TCM remains the gold standard for movie people, but Movies! pulls off a surprisingly respectable second. It can't match Turner's commercial-free format (though twelve minutes an hour is quite reasonable) or catalog, but they do have a good catalog and they do dig deep enough to present an interesting cross-section. This week, which is fairly representative, features films ranging from Lawrence of Arabia to Mothra, recognized classics like John Ford's Rio Grande, interesting oddities like Elvis Presley's two best reviewed dramatic films (one directed by Don Siegel, the other written by Clifford Odets), notable work by stars like Clark Gable, Dick Van Dyke, Janet Leigh, Burt Lancaster, Peter Lorre, Gary Cooper, Rita Hayworth, William Holden, Richard Widmark, Richard Boone, Sean Connery, Richard Harris, James Coburn, James Caan, Charles Bronson and others, loads of effective little genre pictures and guilty pleasures like the Zatoichi remake Blind Fury, Ray Harryhausen's creatures in Mysterious Island and the Grand Guignol of Hush, Hush, Sweet Charlotte.

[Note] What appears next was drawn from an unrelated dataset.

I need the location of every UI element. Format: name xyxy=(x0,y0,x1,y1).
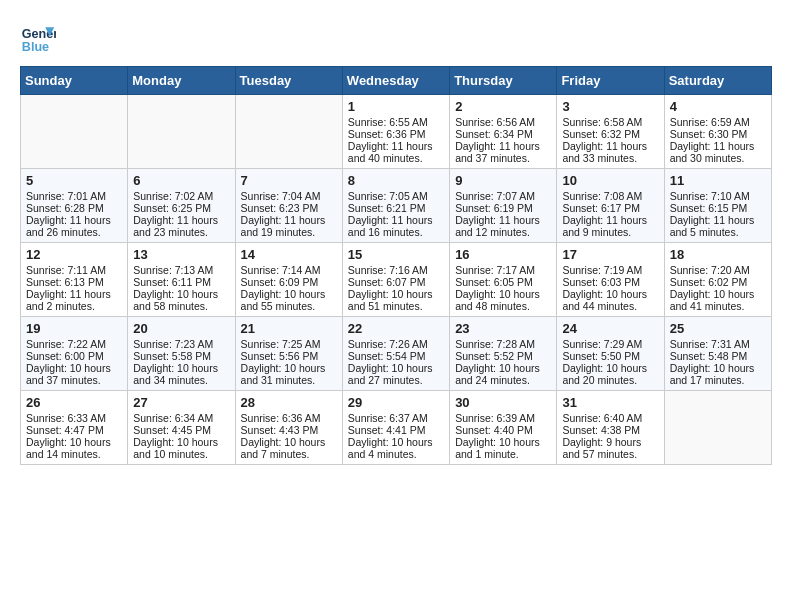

Movies! and the other terrestrial superstations raise some interesting business and media questions but those can wait till later. For now I just want to say that, speaking as someone who has wasted a big chunk of his life watching TV, even if you gave me unlimited cable, I'd still keep a set of rabbit ears around for the Weigel channels. Like TCM and Cartoon Network, they show what happens when you hand television over to smart people who love the medium.